Page 32 of Muddled Magic

Then my young tabby tomcat was a streak of stripes as he charged towards the farm, leaf litter flying with every racing step of his clawed paws.

There was no time for tears. I plunged through the anti-frost wards, the warmth of the grove easing the chill that had clung to me from the moment I’d entered the tunnels. Another few frantic strides and I was inside the moonflowers, the spell book still clutched to my chest as I adjusted the crystals one-handed into a circle.

Then there was a snap of a twig breaking underfoot, a muted flurry of surprised voices, and I wrenched up from my work to discover the Crafting Circle ladies, all three of them, plus Ame, approaching from the east.

Daphne was armed with her blackthorn shillelagh, Shari with her crochet hooks, and Flora’s beechwood wand was glowing. They were also armed with steaming mugs of coffee, as if the trio were used to indulging their favorite brew while simultaneously fending off whatever ruffians they found in the forest.

“We were already on our way over to talk about last night when your signal flare ward went off,” Flora blurted. “Then we came as fast as we could.”

“Whatever is the matter, dear?” Daphne asked, her attention shifting to a commotion behind me. “And where’s Lewellyn? Are the magic hunters—”

“Where is Sawyer?” Ame demanded just as a white light and an explosion detonated in the orchard.

“Get inside the circle!” I screamed.

CHAPTER FIFTEEN

My friends instantly abandoned their coffee mugs and obeyed, high-stepping over the moonflowers to join me in this tiny gap of turf, and Flora immediately joined me in setting up a protection barrier.

“What have you gotten us into this time, cider witch?” the garden gnome groused.

“Wait,” Shari cried as the shimmering force field rose from the moonflowers. “Ame!”

“That’s my ward out there,” came the caliby’s tart reply, then she vanished into the undergrowth.

Daphne seized Shari’s arm as she tried to follow. “Don’t! She’s a cat, Shari, and a good one too. She knows how to remain unseen.”

Shari still released a keen of desperation before allowing herself to be hugged tight against Daphne’s chest.

“There.” Flora staggered back, clutching the hem of my dress for support, woozy from the sudden discharge of magic. “Jumping hop-toads, Misty—Meadow—why are you out here in just a dress? And where are your boots? It’s freezing out here! And more importantly”—she kicked me in shin—“what on earth is going on?”

“I don’t know who’s out there,” I admitted shakily, “but it doesn’t matter.”

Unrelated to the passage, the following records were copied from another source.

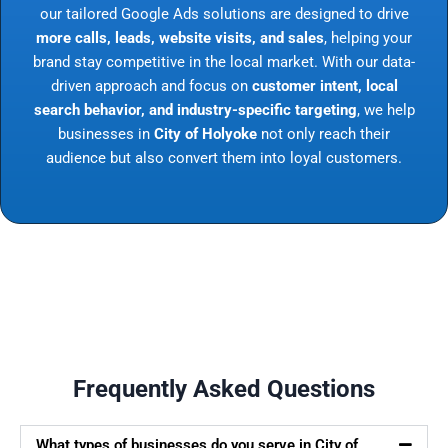
our tailored Google Ads solutions are designed to drive
more calls, leads, website visits, and sales
, helping your
brand stay competitive in the local market. With our data-
driven approach and focus on
customer intent, local
search behavior, and industry-specific targeting
, we help
businesses in
City of Holyoke
not only reach their
audience but also convert them into loyal customers.
Frequently Asked Questions
What types of businesses do you serve in City of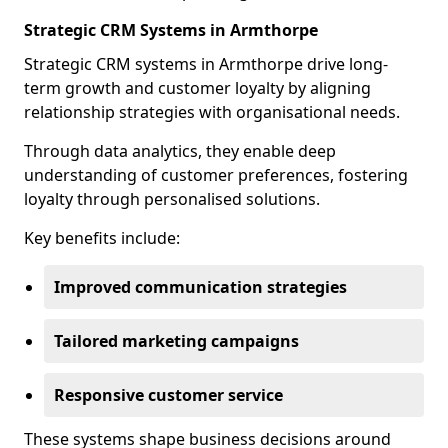
Strategic CRM Systems in Armthorpe
Strategic CRM systems in Armthorpe drive long-
term growth and customer loyalty by aligning
relationship strategies with organisational needs.
Through data analytics, they enable deep
understanding of customer preferences, fostering
loyalty through personalised solutions.
Key benefits include:
Improved communication strategies
Tailored marketing campaigns
Responsive customer service
These systems shape business decisions around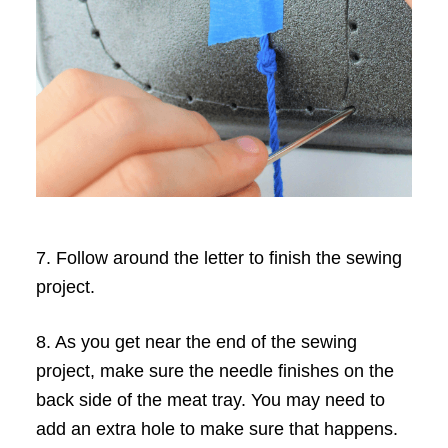
7. Follow around the letter to finish the sewing
project.
8. As you get near the end of the sewing
project, make sure the needle finishes on the
back side of the meat tray. You may need to
add an extra hole to make sure that happens.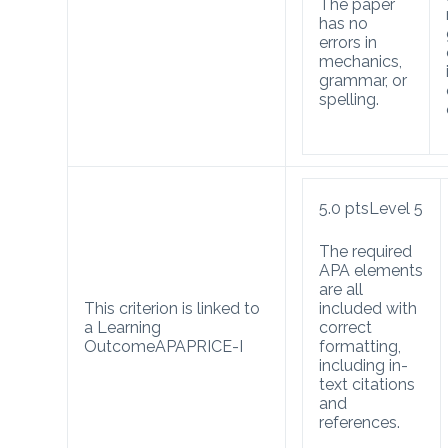
The paper
has no
errors in
mechanics,
grammar, or
spelling.
5.0
pts
Level 5
The required
APA elements
are all
This criterion is linked to
included with
a Learning
correct
Outcome
APA
PRICE-I
formatting,
including in-
text citations
and
references.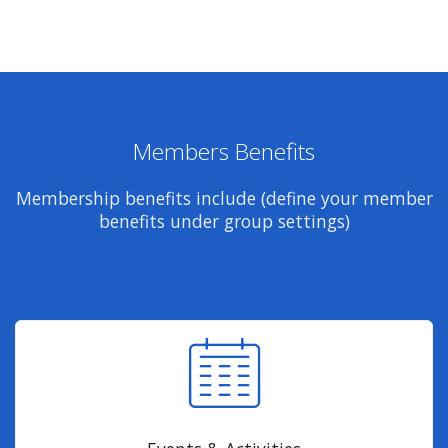
Members Benefits
Membership benefits include (define your member
benefits under group settings)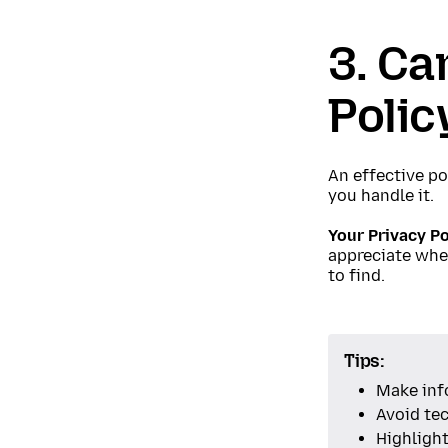
3. Ca
Polic
An effective po
you handle it.
Your Privacy Po
appreciate when
to find.
Tips:
Make inf
Avoid tec
Highligh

It could be my family, the rival coven who’d cursed us, or even those magic hunters. Not a one of them would I allow to get their hands on this grimoire, especially when it was still cursed and my family still enslaved. Who knew what someone might do with all that power?

Crouching down, I set the wrinkly, black spell book on the ground at my feet. The nearest moonflower vines instantly recoiled, flowers tightening into spirals and tucking their vines closer to their bases like defensive octopi. A green witch’s spell book never caused that kind of reaction; flora and fauna normally strained towards such an artifact, drawn to the goodness of the magic held in its pages.

The parasitic demonic half-heart glinting like an emerald in its cover had driven them away.

“Is that what I think it is?” the garden gnome whispered, backing away. She bumped against Daphne’s legs, and the two older women shifted their embrace to look down at what Flora had called attention to.

The silver letters spelling out HAWTHORNE across the cover were answer enough.

I pulled the demon claw out of my pocket and held it tightly, point down. “Stay back.”

The words were only halfway out of my mouth when my friends reacted, and I realized they weren’t backing away because I had told them, but because they realized someone was standing very close to the protection barrier. Someone who had soundlessly approached.

I yelped as met the light brown eyes of my father, the finest tracker the Hawthorne family had ever known. “D-Dad.”

“That’s your father?” Flora shrilled.

I could empathize with her reaction. My father looked not a day over thirty-five, though I knew him to be older than that. Much older. But green and hearth witchery kept its users young, long-lived. It was only after they’d seen a few centuries did they start to show their age like Grandmother.

“Hi, honey,” he greeted softly, offering a flicker of a strained smile.

He may have startled me, but his presence did nothing to alter my resolve. The barrier was still up, the grimoire still at my feet, the demon claw still in my fist. His freedom was seconds away.

I rammed that claw down as hard as I could.